Tuesday, April 28, 2009

"You don't raise heroes, you raise sons. And if you treat them like sons, they'll turn out to be heroes, even if it's just in your own eyes."

I got a beautiful email from a friend just a few days, hope you don't mind D. She always picks me up with her emails, and I'm sure I've told her that before. Recently she'd told me that she often thinks of Landan & that knowing about him makes her happy. She said other beautiful words as she always does, but I wanted to blog about a sentence she said in the email. I just feel like it's something I should talk about. Get my feelings out.

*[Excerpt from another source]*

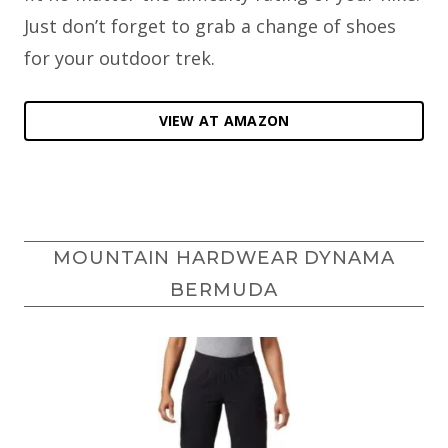
Just don’t forget to grab a change of shoes
for your outdoor trek.
VIEW AT AMAZON
MOUNTAIN HARDWEAR DYNAMA
BERMUDA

"I will say It is definitly not fair that he was taken from you, His mama, way to soon. I don't know if I could ever forgive that and in the same breath I couldn't be more grateful to have had him for what ever time and purpose I was given."

Who knew that someone who hasn't lost a child could be so "on page" with my own thoughts? Sometimes I wish their were a book on how to grieve the "right" way. Then maybe it would be easier. I still have anger about Landan's passing. I just can't wrap my head around the why's & what if's.

Why Landan? Why me? Why our family?
What if I would have taken him to the hospital the night before?
What if we didn't go here, or there?

Anyways, back to the email quote. I still am working on forgiving God for Landan's passing, not that he's really to blame I guess. I don't have anyone to blame except the disease. My mom says she's glad that we have no one to blame, that it would eat away at us. I guess I can see where she's coming from. But I also wish I had someone I could hate for taking Landan away. But I think I'd be tortured by those visions if someone did something awful to him. Not that I'm not already anxiety stricken by the visions of the end anyways. Sometimes I'll be laying in bed & I'll be thinking about the time Landan was at the hospital ... Then I get this adrenaline rush & an anxious feeling because I just can't believe this happened. I never thought I'd be in this place I am now. I used to visit memorial pages for other children who passed away too soon. I remember sheading tears of saddness for these children & their families. Now people are doing that for our loss. Nope, never in a million years did I think Landan wouldn't outlive me. I know you've heard it before, but children are supposed to outlive their parents! We're not supposed to bury our children! So I'm still working on things & living after this loss. I miss Landan so much though, I do anything for him to be here with us! I think God forgives me for being angry with him.

I feel so, so blessed to have been the mama of an angel sent to earth. Landan is & was perfect. I feel like the luckiest mom in the world. He's touched so many lives it's amazing, and I always hear atleast once a week about another life he's touched. It fills my heart with joy. Truely.

I've also been blessed with another son! So I guess I'm not being punished or not worthy as I may have thought immediately after Landan's death. Now the hole in my heart isn't as big. I have someone to share my love with again. I can't even describe the feeling I get cuddling Layne. Sometimes I don't want to let go, or I can't pry my lips away from kissing on him. I'm so thankful for my boys (hubby included) I love them all!

I love being the pink in my house of blue.

2 comments:

Lea said...

Hi there,

I just came across your blog and have to say that Landon is gorgeous. I am so sorry for your loss. I am so sorry you are on this horrendous journey with us all. It's all so hard.

I love, love the quote, btw.

lamb said...

ok so while i was reading this i started balling my eyes out. i know how much you must miss landan. and i know that there is still that missing piece that you have.

i know that landan's story has truly touched me, and i think about him a lot. i know that he is looking down on you and your family all the time.